On This Day, July 31: NASA intentionally crashes Lunar Prospector into moon
July 31 (UPI) -- On this date in history:
In 1498, on his third voyage to the New World, Christopher Columbus discovered the island of Trinidad.
In 1556 Ignatius of Loyola, founder of the Jesuit order of Roman Catholic missionaries and educators, died in Rome.
In 1792, director David Rittenhouse laid the cornerstone in Philadelphia for the U.S. Mint, the first building of the federal government.
In 1964, Ranger 7, an unmanned U.S. lunar probe, took the first close-up images of the moon.
In 1974, Watergate figure John Ehrlichman was sentenced to prison for his role in the break-in at the office of Daniel Ellsberg's psychiatrist. He was in prison 18 months. Ellsberg was the Pentagon consultant who leaked the "Pentagon Papers," documents about the war in Vietnam.
In 1991, the U.S. Senate overturned a 43-year-old law and voted to allow women to fly military warplanes in combat. The House had already approved similar legislation.
In 1992, a Thai Airways International jetliner carrying 113 people crashed as it tried to fly out of bad weather that prevented it from landing in Kathmandu, Nepal. There were no survivors.

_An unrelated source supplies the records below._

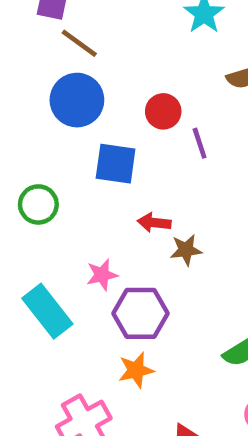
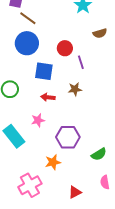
red arrow: (154, 223) -> (48, 97), moved
brown star: (186, 250) -> (75, 89), moved
purple hexagon: (141, 313) -> (68, 137), moved

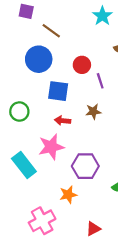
brown line: (28, 18) -> (51, 31), moved
pink star: (38, 120) -> (51, 147), size x1.6

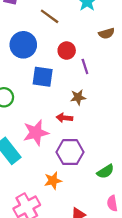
brown line: (51, 31) -> (50, 16), moved
red arrow: (63, 121) -> (64, 118), moved

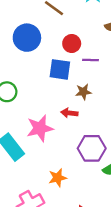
purple line: (85, 66) -> (91, 60), turned -70
blue square: (43, 77) -> (60, 69), moved
purple hexagon: (70, 152) -> (92, 148), moved

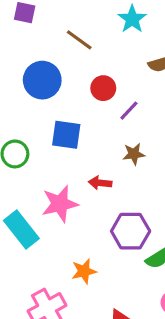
purple line: (91, 60) -> (129, 111), turned -49
blue square: (60, 69) -> (66, 135), moved
brown star: (83, 92) -> (134, 154), moved

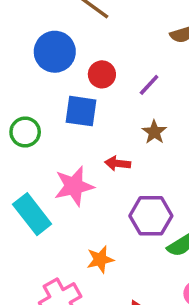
red circle: (103, 88) -> (102, 74), moved
brown star: (134, 154) -> (154, 132), turned -30

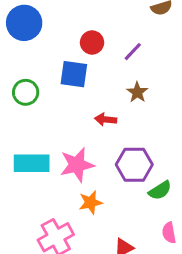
blue circle: (55, 52) -> (24, 23), moved
pink star: (74, 186) -> (77, 165), moved
cyan rectangle: (32, 214) -> (32, 163), turned -52

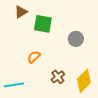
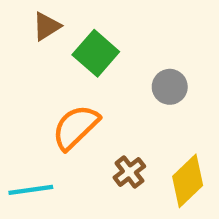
green square: (43, 24) -> (96, 53), turned 30
orange semicircle: (34, 57) -> (76, 127), size x1.6

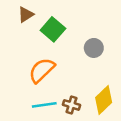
brown cross: (129, 172) -> (71, 105), moved, turned -35
cyan line: (31, 190) -> (44, 105), moved

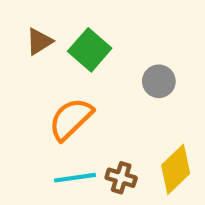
brown triangle: (26, 15) -> (39, 41), moved

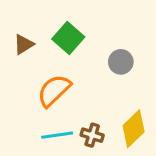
brown triangle: (39, 41) -> (24, 44), moved

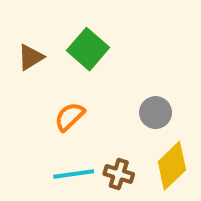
gray circle: (121, 62) -> (156, 113), moved
orange semicircle: (54, 91) -> (70, 117), size x0.7

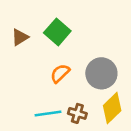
gray circle: (156, 113) -> (101, 73), size x1.5
orange semicircle: (70, 117) -> (60, 73), moved

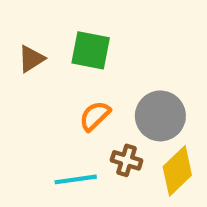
green square: (57, 32) -> (91, 50), turned -30
brown cross: (77, 113) -> (127, 160), moved

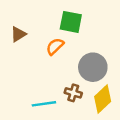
green square: (91, 50) -> (71, 22), moved
orange semicircle: (95, 116) -> (55, 46), moved

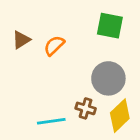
green square: (71, 22) -> (110, 26), moved
orange semicircle: (55, 46) -> (54, 46), moved

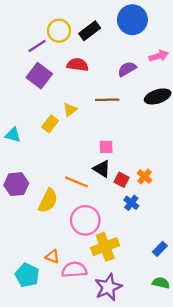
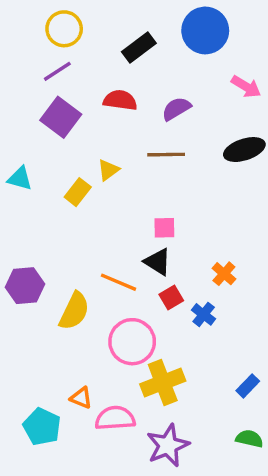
yellow circle: (59, 31) -> (64, 29), moved
pink arrow: (159, 56) -> (246, 87), turned 48
purple semicircle: (127, 69) -> (176, 109), moved
cyan triangle: (13, 135) -> (20, 178), moved
red square: (121, 180) -> (171, 297), moved, turned 32

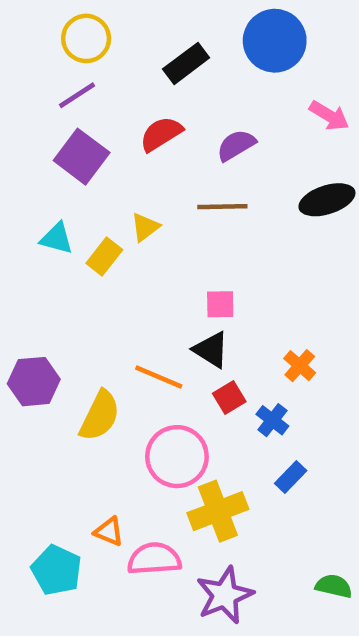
red semicircle: (120, 100) -> (161, 134), turned -40
cyan triangle: (20, 178) -> (57, 238), moved
blue rectangle: (248, 386) -> (291, 477), moved

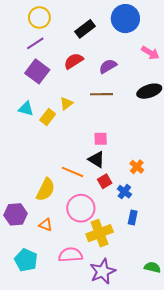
purple hexagon: (34, 382) -> (16, 214), moved
blue rectangle: (291, 477) -> (133, 218), turned -32
orange triangle: (109, 532) -> (46, 225), moved

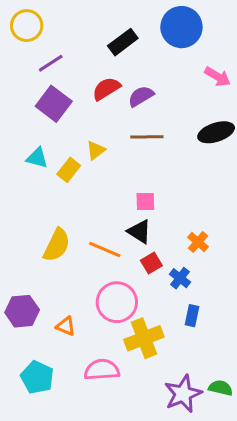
yellow circle: (39, 17) -> (27, 26), moved
purple semicircle: (108, 66) -> (141, 96), moved
yellow semicircle: (46, 190) -> (57, 245), moved
purple star: (103, 271) -> (183, 394), moved

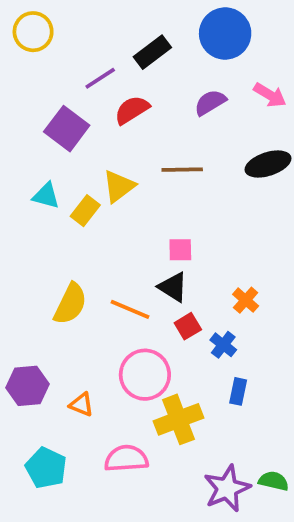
purple line: (51, 63) -> (100, 78), moved
purple semicircle: (141, 96) -> (210, 102), moved
yellow triangle: (96, 150) -> (119, 186), size x1.4

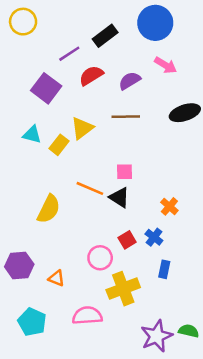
pink arrow: (270, 95) -> (166, 65), moved
purple semicircle: (210, 102) -> (130, 81), moved
orange line: (130, 309) -> (90, 188), moved
red square: (188, 326) -> (127, 240), moved
pink circle: (145, 375) -> (100, 258), size x0.7

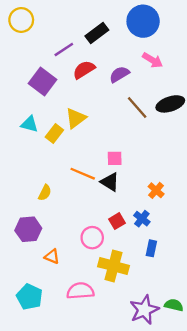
brown line: (126, 117) -> (137, 108), moved, turned 50
yellow semicircle: (49, 209) -> (45, 193), size x0.6
purple hexagon: (19, 265) -> (28, 229), moved
yellow cross: (123, 289) -> (113, 266), turned 36

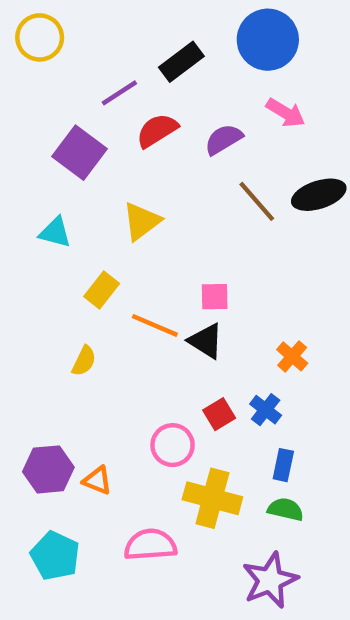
yellow rectangle: (54, 134) -> (102, 290), moved
purple hexagon: (28, 229) -> (48, 469), moved
green semicircle: (174, 305) -> (286, 509), moved

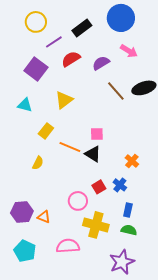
yellow circle: (40, 37) -> (36, 22), moved

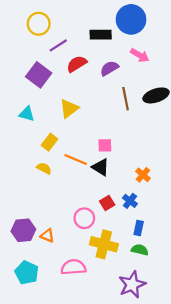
black rectangle: (82, 28) -> (101, 35), moved, turned 36
brown line: (116, 91) -> (126, 99), turned 30
yellow semicircle: (38, 163) -> (44, 168), moved, turned -88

In 1999, NASA intentionally crashes the Lunar Prospector spacecraft into the moon with the hopes of discovering evidence of water. Researchers said it didn't reveal any such signs.
In 2011, with default by the U.S. government just days away and after months of frustrating debate, U.S. President Barack Obama and congressional leaders announced an agreement that would raise the debt ceiling by up to $2.4 trillion in two stages, enough to keep borrowing into 2013.
In 2014, officials reported the number of people killed in a 3-week-old Israeli-Hamas Gaza conflict had risen to 1,360 Palestinians and 59 Israelis, including 56 soldiers.
In 2021, American Katie Ledecky became the first swimmer to win the Olympics gold medal three consecutive times in the 800-meter freestyle at the Tokyo Games.
In 2022, U.S. President Joe Biden announced that the United States had killed the top al-Qaida leader in a drone strike in Afghanistan. Ayman al-Zawahiri, who took over after Osama bin Laden's death, was believed to be one of the central planners behind the Sept. 11, 2001, terror attacks on the United States.